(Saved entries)
══════════════════════════════
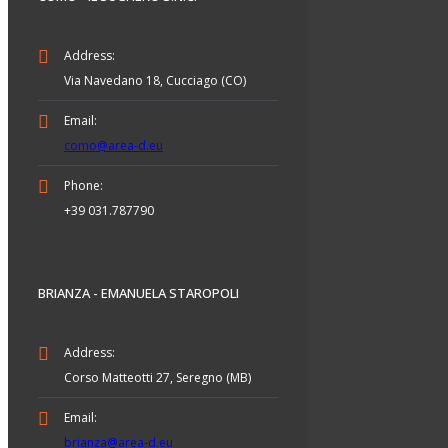
Address:
Via Navedano 18, Cucciago (CO)
Email:
como@area-d.eu
Phone:
+39 031.787790
BRIANZA - EMANUELA STAROPOLI
Address:
Corso Matteotti 27, Seregno (MB)
Email:
brianza@area-d.eu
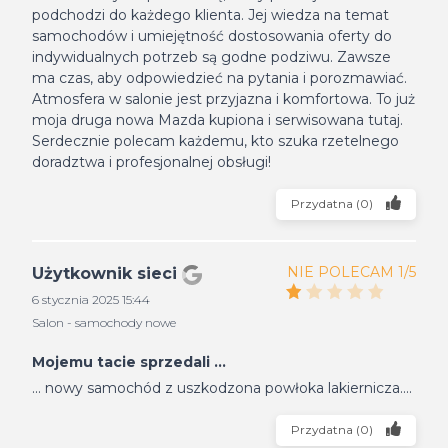
podchodzi do każdego klienta. Jej wiedza na temat
samochodów i umiejętność dostosowania oferty do
indywidualnych potrzeb są godne podziwu. Zawsze
ma czas, aby odpowiedzieć na pytania i porozmawiać.
Atmosfera w salonie jest przyjazna i komfortowa. To już
moja druga nowa Mazda kupiona i serwisowana tutaj.
Serdecznie polecam każdemu, kto szuka rzetelnego
doradztwa i profesjonalnej obsługi!
Przydatna
(
0
)
NIE POLECAM 1/5
Użytkownik sieci
6 stycznia 2025 15:44
Salon - samochody nowe
Mojemu tacie sprzedali ...
... nowy samochód z uszkodzona powłoka lakiernicza....
Przydatna
(
0
)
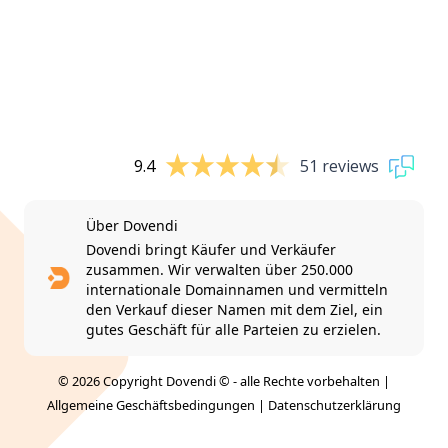
9.4
51 reviews
Über Dovendi
Dovendi bringt Käufer und Verkäufer
zusammen. Wir verwalten über 250.000
internationale Domainnamen und vermitteln
den Verkauf dieser Namen mit dem Ziel, ein
gutes Geschäft für alle Parteien zu erzielen.
© 2026 Copyright Dovendi © - alle Rechte vorbehalten |
Allgemeine Geschäftsbedingungen
|
Datenschutzerklärung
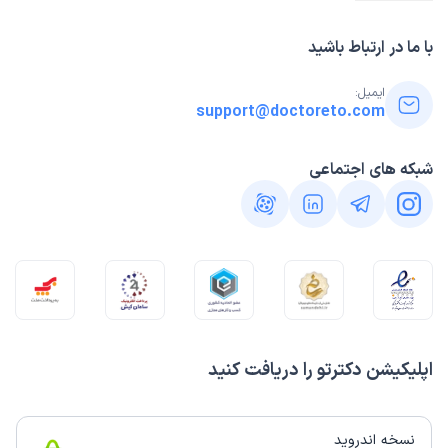
با ما در ارتباط باشید
ایمیل:
support@doctoreto.com
شبکه های اجتماعی
اپلیکیشن دکترتو را دریافت کنید
نسخه اندروید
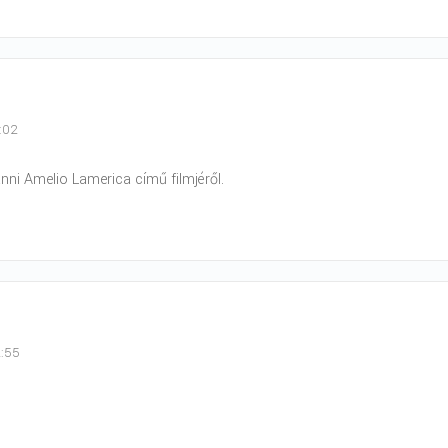
3:02
nni Amelio Lamerica című filmjéről.
2:55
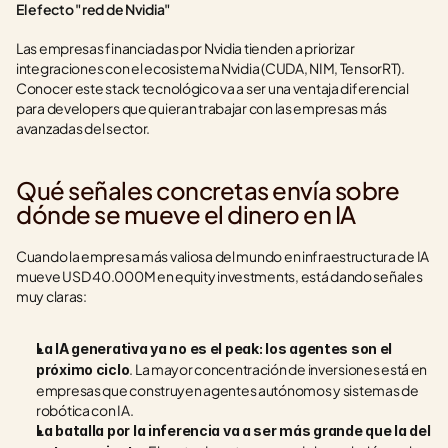
El efecto "red de Nvidia"
Las empresas financiadas por Nvidia tienden a priorizar 
integraciones con el ecosistema Nvidia (CUDA, NIM, TensorRT). 
Conocer este stack tecnológico va a ser una ventaja diferencial 
para developers que quieran trabajar con las empresas más 
avanzadas del sector.
Qué señales concretas envía sobre 
dónde se mueve el dinero en IA
Cuando la empresa más valiosa del mundo en infraestructura de IA 
mueve USD 40.000M en equity investments, está dando señales 
muy claras:
La IA generativa ya no es el peak: los agentes son el 
. La mayor concentración de inversiones está en 
próximo ciclo
empresas que construyen agentes autónomos y sistemas de 
robótica con IA.
La batalla por la inferencia va a ser más grande que la del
══════════════════════════════
**Task description**
Transcribe exactly and only the lines from the top of the records through the line containing "Serdecznie polecam każdemu, kto", inclusive, and do not copy the pictures.

**Answer space**
Address:
Via Navedano 18, Cucciago (CO)
Email:
como@area-d.eu
Phone:
+39 031.787790
BRIANZA - EMANUELA STAROPOLI
Address:
Corso Matteotti 27, Seregno (MB)
Email:
brianza@area-d.eu
podchodzi do każdego klienta. Jej wiedza na temat
samochodów i umiejętność dostosowania oferty do
indywidualnych potrzeb są godne podziwu. Zawsze
ma czas, aby odpowiedzieć na pytania i porozmawiać.
Atmosfera w salonie jest przyjazna i komfortowa. To już
moja druga nowa Mazda kupiona i serwisowana tutaj.
Serdecznie polecam każdemu, kto szuka rzetelnego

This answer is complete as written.